In specialized habitats (primarily bogs) here in Western North Carolina, there are four pitcher plant species, five bladderwort species, and three sundew species. There are excellent photos of all of these insect-eaters in Justice and Bell’s Wild Flowers of North Carolina (1968).
Your chances of observing a carnivorous plant in action are by far the greatest with round-leaved sundew (Drosera rotundifolia), which has been reported in 11 WNC counties. Most sources correctly state that it is commonly found in sphagnum bogs. But locating and penetrating a bog can be hellish; so, you’ll be pleased to learn that they can also be found along high elevation rock outcrops, where sphagnum mats have formed in moist crevices.
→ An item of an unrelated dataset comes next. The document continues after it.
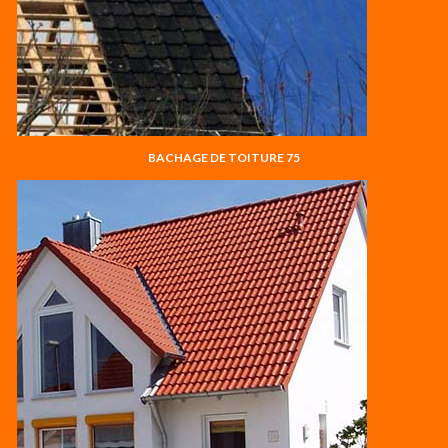
BACHAGE DE TOITURE 75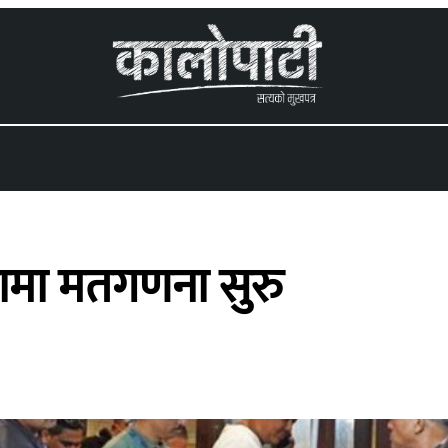
 menu
मा मतगणना सुरु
They’re hard to spot until you get the hang of it, but if you do persevere and encounter round-leaved sundew, you’ll be in for a treat. From July into August, the little plant puts up an erect stalk about six to ten inches high that bears minute white flowers that remain open for only a few hours.
The most conspicuous and interesting aspect of the plant, however, is the basal rosette of rounded leaves that display numerous slender red hairs. These hairs (setae) have glands at their tips that produce droplets of sticky fluid, which glisten in the sunlight and attract gnats and other tiny insects.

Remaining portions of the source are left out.